» **YOUR GOAL**
Restate word for word the line with "Sitio institucional" and the rest of the listing after it, ending at the final line, and include nothing else.

» **SOURCE MATERIAL**
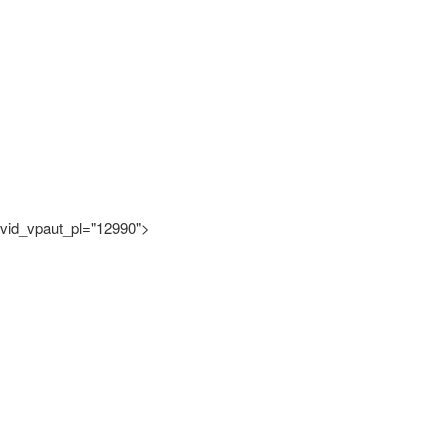
vid_vpaut_pl="12990">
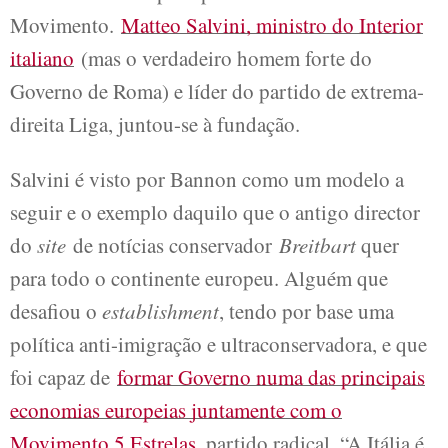
Movimento.
Matteo Salvini, ministro do Interior
italiano
(mas o verdadeiro homem forte do
Governo de Roma) e líder do partido de extrema-
direita Liga, juntou-se à fundação.
Salvini é visto por Bannon como um modelo a
seguir e o exemplo daquilo que o antigo director
do
site
de notícias conservador
Breitbart
quer
para todo o continente europeu. Alguém que
desafiou o
establishment
, tendo por base uma
política anti-imigração e ultraconservadora, e que
foi capaz de
formar Governo numa das principais
economias europeias juntamente com o
Movimento 5 Estrelas
, partido radical. “A Itália é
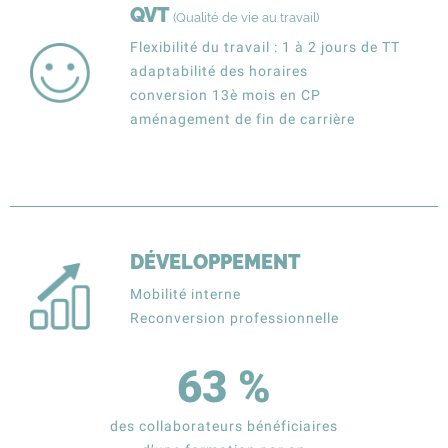
QVT
(Qualité de vie au travail)
Flexibilité du travail : 1 à 2 jours de TT
adaptabilité des horaires
conversion 13è mois en CP
aménagement de fin de carrière
DÉVELOPPEMENT
Mobilité interne
Reconversion professionnelle
63
%
des collaborateurs bénéficiaires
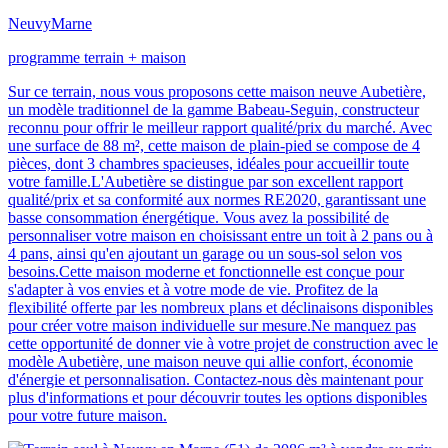
Neuvy
Marne
programme terrain + maison
Sur ce terrain, nous vous proposons cette maison neuve Aubetière,
un modèle traditionnel de la gamme Babeau-Seguin, constructeur
reconnu pour offrir le meilleur rapport qualité/prix du marché. Avec
une surface de 88 m², cette maison de plain-pied se compose de 4
pièces, dont 3 chambres spacieuses, idéales pour accueillir toute
votre famille.L'Aubetière se distingue par son excellent rapport
qualité/prix et sa conformité aux normes RE2020, garantissant une
basse consommation énergétique. Vous avez la possibilité de
personnaliser votre maison en choisissant entre un toit à 2 pans ou à
4 pans, ainsi qu'en ajoutant un garage ou un sous-sol selon vos
besoins.Cette maison moderne et fonctionnelle est conçue pour
s'adapter à vos envies et à votre mode de vie. Profitez de la
flexibilité offerte par les nombreux plans et déclinaisons disponibles
pour créer votre maison individuelle sur mesure.Ne manquez pas
cette opportunité de donner vie à votre projet de construction avec le
modèle Aubetière, une maison neuve qui allie confort, économie
d'énergie et personnalisation. Contactez-nous dès maintenant pour
plus d'informations et pour découvrir toutes les options disponibles
pour votre future maison.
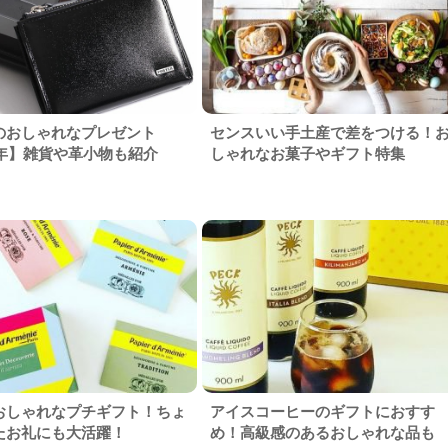
のおしゃれなプレゼント
センスいい手土産で差をつける！
6年】雑貨や革小物も紹介
しゃれなお菓子やギフト特集
おしゃれなプチギフト！ちょ
アイスコーヒーのギフトにおすす
たお礼にも大活躍！
め！高級感のあるおしゃれな品も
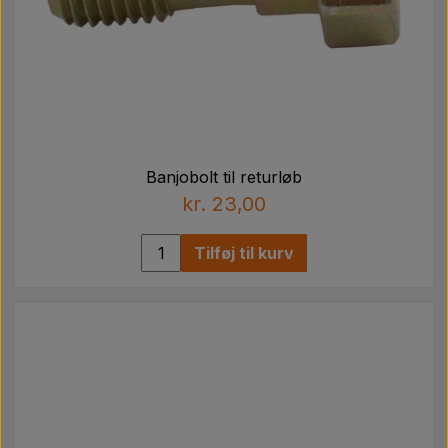
Banjobolt til returløb
kr. 23,00
Tilføj til kurv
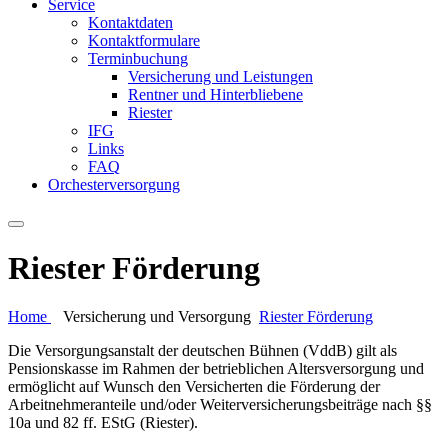
Service
Kontaktdaten
Kontaktformulare
Terminbuchung
Versicherung und Leistungen
Rentner und Hinterbliebene
Riester
IFG
Links
FAQ
Orchesterversorgung
Riester Förderung
Home
Versicherung und Versorgung
Riester Förderung
Die Versorgungsanstalt der deutschen Bühnen (VddB) gilt als
Pensionskasse im Rahmen der betrieblichen Altersversorgung und
ermöglicht auf Wunsch den Versicherten die Förderung der
Arbeitnehmeranteile und/oder Weiterversicherungsbeiträge nach §§
10a und 82 ff. EStG (Riester).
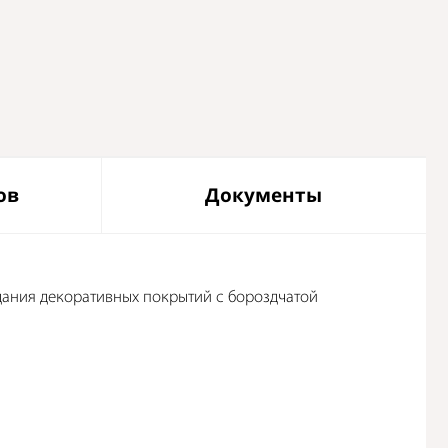
ов
Документы
здания декоративных покрытий с бороздчатой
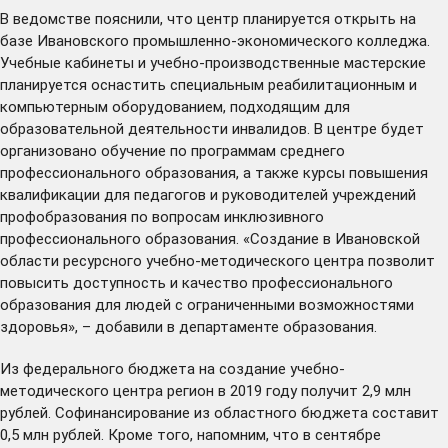
В ведомстве пояснили, что центр планируется открыть на
базе Ивановского промышленно-экономического колледжа.
Учебные кабинеты и учебно-производственные мастерские
планируется оснастить специальным реабилитационным и
компьютерным оборудованием, подходящим для
образовательной деятельности инвалидов. В центре будет
организовано обучение по программам среднего
профессионального образования, а также курсы повышения
квалификации для педагогов и руководителей учреждений
профобразования по вопросам инклюзивного
профессионального образования. «Создание в Ивановской
области ресурсного учебно-методического центра позволит
повысить доступность и качество профессионального
образования для людей с ограниченными возможностями
здоровья», – добавили в департаменте образования.
Из федерального бюджета на создание учебно-
методического центра регион в 2019 году получит 2,9 млн
рублей. Софинансирование из областного бюджета составит
0,5 млн рублей. Кроме того,
напомним
, что в сентябре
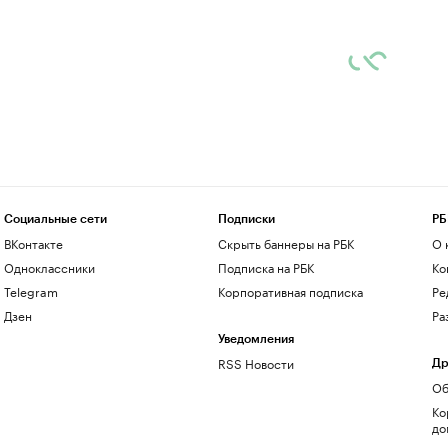
Социальные сети
Подписки
РБ
ВКонтакте
Скрыть баннеры на РБК
О 
Одноклассники
Подписка на РБК
Ко
Telegram
Корпоративная подписка
Ре
Дзен
Ра
Уведомления
RSS Новости
Др
Об
Ко
до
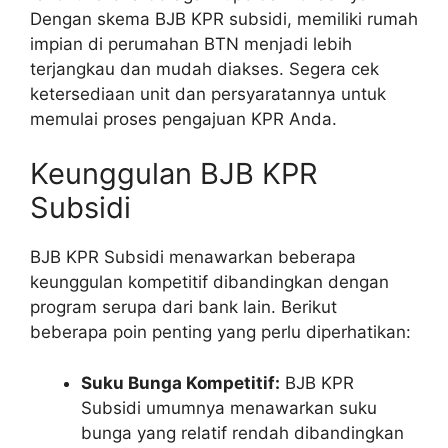
Dengan skema BJB KPR subsidi, memiliki rumah
impian di perumahan BTN menjadi lebih
terjangkau dan mudah diakses. Segera cek
ketersediaan unit dan persyaratannya untuk
memulai proses pengajuan KPR Anda.
Keunggulan BJB KPR
Subsidi
BJB KPR Subsidi menawarkan beberapa
keunggulan kompetitif dibandingkan dengan
program serupa dari bank lain. Berikut
beberapa poin penting yang perlu diperhatikan:
Suku Bunga Kompetitif:
BJB KPR
Subsidi umumnya menawarkan suku
bunga yang relatif rendah dibandingkan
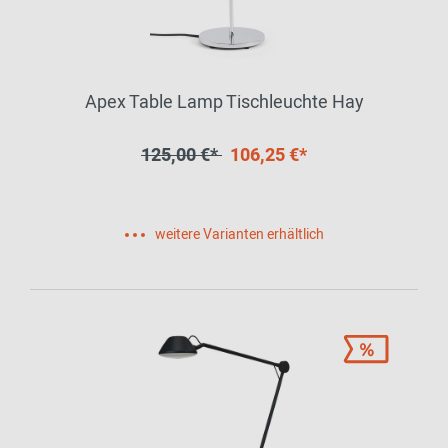
Apex Table Lamp Tischleuchte Hay
125,00 €*
106,25 €*
weitere Varianten erhältlich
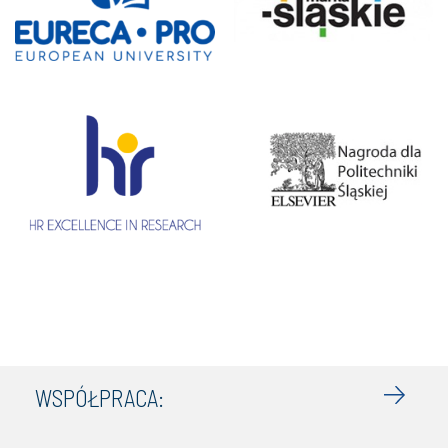
WSPÓŁPRACA:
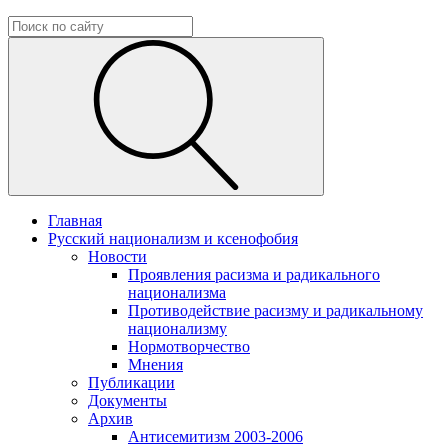
Главная
Русский национализм и ксенофобия
Новости
Проявления расизма и радикального
национализма
Противодействие расизму и радикальному
национализму
Нормотворчество
Мнения
Публикации
Документы
Архив
Антисемитизм 2003-2006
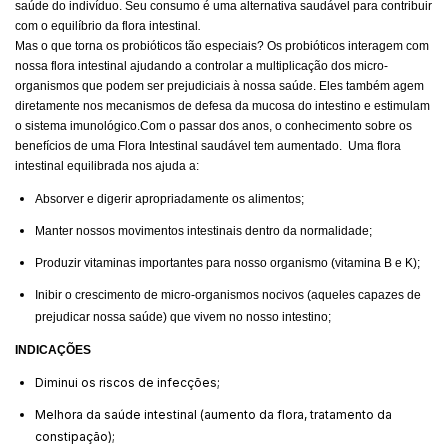
saúde do indivíduo. Seu consumo é uma alternativa saudável para contribuir
com o equilíbrio da flora intestinal
.
Mas o que torna os probióticos tão especiais? Os probióticos interagem com
nossa flora intestinal ajudando a controlar a multiplicação dos micro-
organismos que podem ser prejudiciais à nossa saúde. Eles também agem
diretamente nos mecanismos de defesa da mucosa do intestino e estimulam
o sistema imunológico.
Com o passar dos anos, o conhecimento sobre os
benefícios de uma Flora Intestinal saudável tem aumentado. Uma flora
intestinal equilibrada nos ajuda a:
Absorver e digerir apropriadamente os alimentos;
Manter nossos movimentos intestinais dentro da normalidade;
Produzir vitaminas importantes para nosso organismo (vitamina B e K);
Inibir o crescimento de micro-organismos nocivos (aqueles capazes de
prejudicar nossa saúde) que vivem no nosso intestino;
INDICAÇÕES
Diminui os riscos de infecções;
Melhora da saúde intestinal (aumento da flora, tratamento da
constipação);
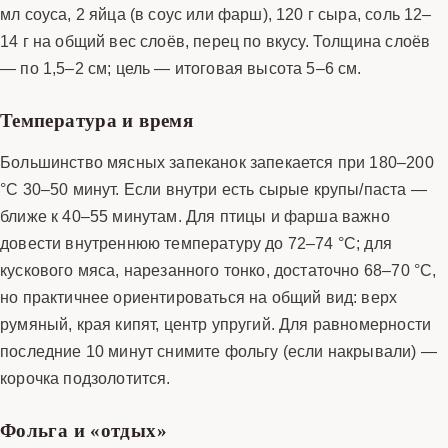
мл соуса, 2 яйца (в соус или фарш), 120 г сыра, соль 12–
14 г на общий вес слоёв, перец по вкусу. Толщина слоёв
— по 1,5–2 см; цель — итоговая высота 5–6 см.
Температура и время
Большинство мясных запеканок запекается при 180–200
°C 30–50 минут. Если внутри есть сырые крупы/паста —
ближе к 40–55 минутам. Для птицы и фарша важно
довести внутреннюю температуру до 72–74 °C; для
кускового мяса, нарезанного тонко, достаточно 68–70 °C,
но практичнее ориентироваться на общий вид: верх
румяный, края кипят, центр упругий. Для равномерности
последние 10 минут снимите фольгу (если накрывали) —
корочка подзолотится.
Фольга и «отдых»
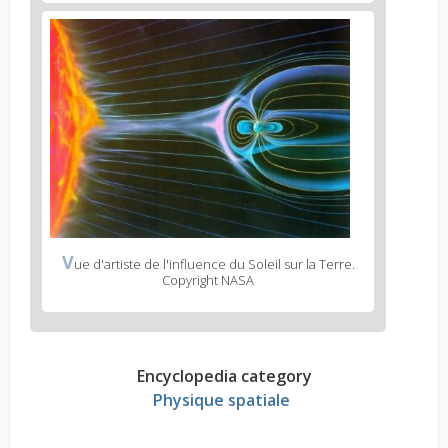
V
ue d'artiste de l'influence du Soleil sur la Terre.
Copyright NASA
Encyclopedia category
Physique spatiale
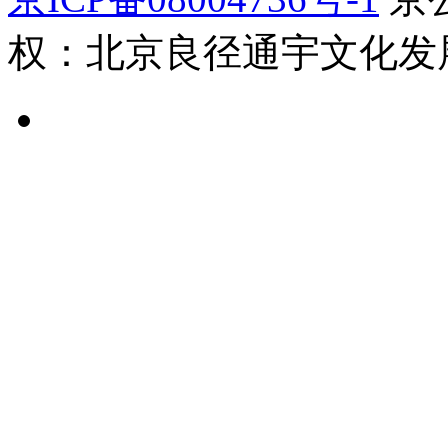
权：北京良径通宇文化发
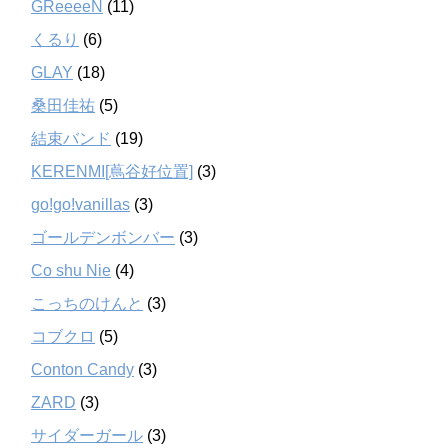
GReeeeN
(11)
くるり
(6)
GLAY
(18)
桑田佳祐
(5)
結束バンド
(19)
KERENMI[蔦谷好位置]
(3)
go!go!vanillas
(3)
ゴールデンボンバー
(3)
Co shu Nie
(4)
こっちのけんと
(3)
コブクロ
(5)
Conton Candy
(3)
ZARD
(3)
サイダーガール
(3)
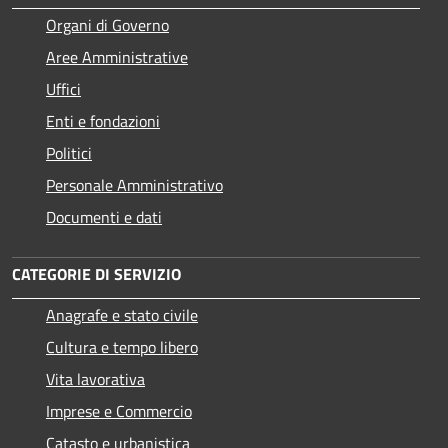
Organi di Governo
Aree Amministrative
Uffici
Enti e fondazioni
Politici
Personale Amministrativo
Documenti e dati
CATEGORIE DI SERVIZIO
Anagrafe e stato civile
Cultura e tempo libero
Vita lavorativa
Imprese e Commercio
Catasto e urbanistica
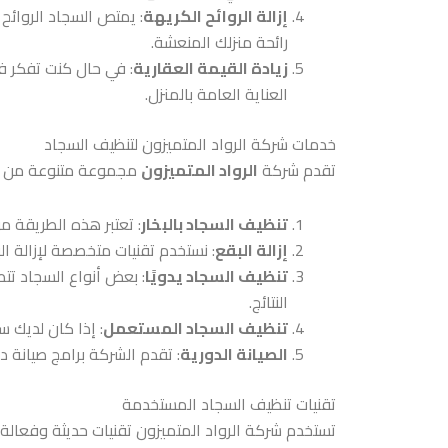
إزالة الروائح الكريهة
: يمتص السجاد الروائح
رائحة منزلك المنعشة.
زيادة القيمة العقارية
: في حال كنت تفكر ف
العناية العامة بالمنزل.
خدمات شركة الرواد المتميزون لتنظيف السجاد
تقدم شركة
الرواد المتميزون
مجموعة متنوعة من 
تنظيف السجاد بالبخار
: تعتبر هذه الطريقة م
إزالة البقع
: نستخدم تقنيات متخصصة لإزالة الب
تنظيف السجاد يدويًا
: بعض أنواع السجاد تت
النتائج.
تنظيف السجاد المستعمل
: إذا كان لديك 
الصيانة الدورية
: تقدم الشركة برامج صيانة 
تقنيات تنظيف السجاد المستخدمة
تستخدم شركة الرواد المتميزون تقنيات حديثة وفعالة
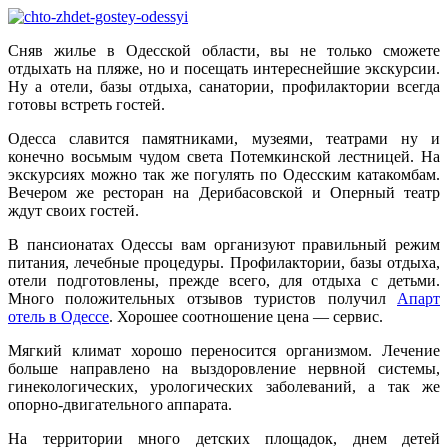
Сняв жилье в Одесской области, вы не только сможете
отдыхать на пляже, но и посещать интереснейшие экскурсии.
Ну а отели, базы отдыха, санатории, профилактории всегда
готовы встреть гостей.
Одесса славится памятниками, музеями, театрами ну и
конечно восьмым чудом света Потемкинской лестницей. На
экскурсиях можно так же погулять по Одесским катакомбам.
Вечером же ресторан на Дерибасовской и Оперный театр
ждут своих гостей.
В пансионатах Одессы вам организуют правильный режим
питания, лечебные процедуры. Профилактории, базы отдыха,
отели подготовлены, прежде всего, для отдыха с детьми.
Много положительных отзывов туристов получил
Апарт
отель в Одессе
. Хорошее соотношение цена — сервис.
Мягкий климат хорошо переносится организмом. Лечение
больше направлено на выздоровление нервной системы,
гинекологических, урологических заболеваний, а так же
опорно-двигательного аппарата.
На территории много детских площадок, днем детей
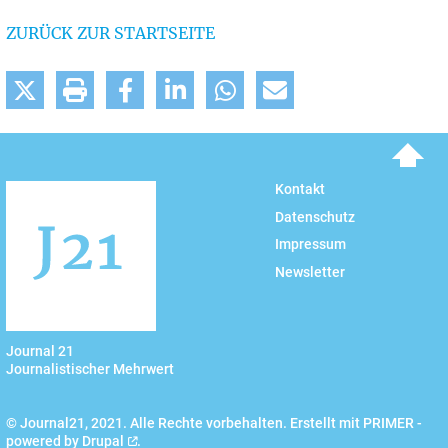
ZURÜCK ZUR STARTSEITE
To top
Kontakt
Datenschutz
Impressum
Newsletter
Journal 21
Journalistischer Mehrwert
© Journal21, 2021. Alle Rechte vorbehalten. Erstellt mit PRIMER -
powered by
Drupal
.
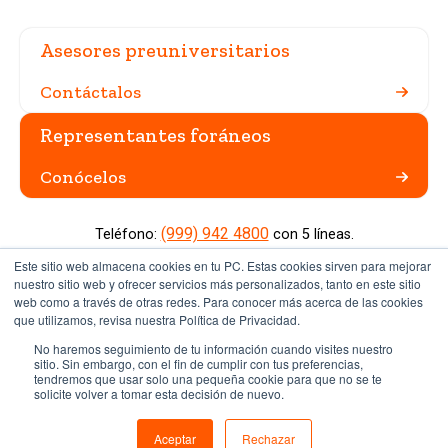
Asesores preuniversitarios
Contáctalos
Representantes foráneos
Conócelos
(999) 942 4800
Teléfono:
con 5 líneas.
Carretera Mérida Progreso Km. 15.5 AP. 96 Cordemex. Mérida,
Este sitio web almacena cookies en tu PC. Estas cookies sirven para mejorar
Yucatán, México. CP. 97308.
nuestro sitio web y ofrecer servicios más personalizados, tanto en este sitio
web como a través de otras redes. Para conocer más acerca de las cookies
que utilizamos, revisa nuestra Política de Privacidad.
Miembro de EDX
No haremos seguimiento de tu información cuando visites nuestro
Sitio institucional
sitio. Sin embargo, con el fin de cumplir con tus preferencias,
tendremos que usar solo una pequeña cookie para que no se te
Aviso de privacidad
solicite volver a tomar esta decisión de nuevo.
Términos y condiciones de uso
Aceptar
Rechazar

» **ANSWER FOR THE TASK**
Sitio institucional
sitio. Sin embargo, con el fin de cumplir con tus preferencias,
tendremos que usar solo una pequeña cookie para que no se te
Aviso de privacidad
solicite volver a tomar esta decisión de nuevo.
Términos y condiciones de uso
Aceptar
Rechazar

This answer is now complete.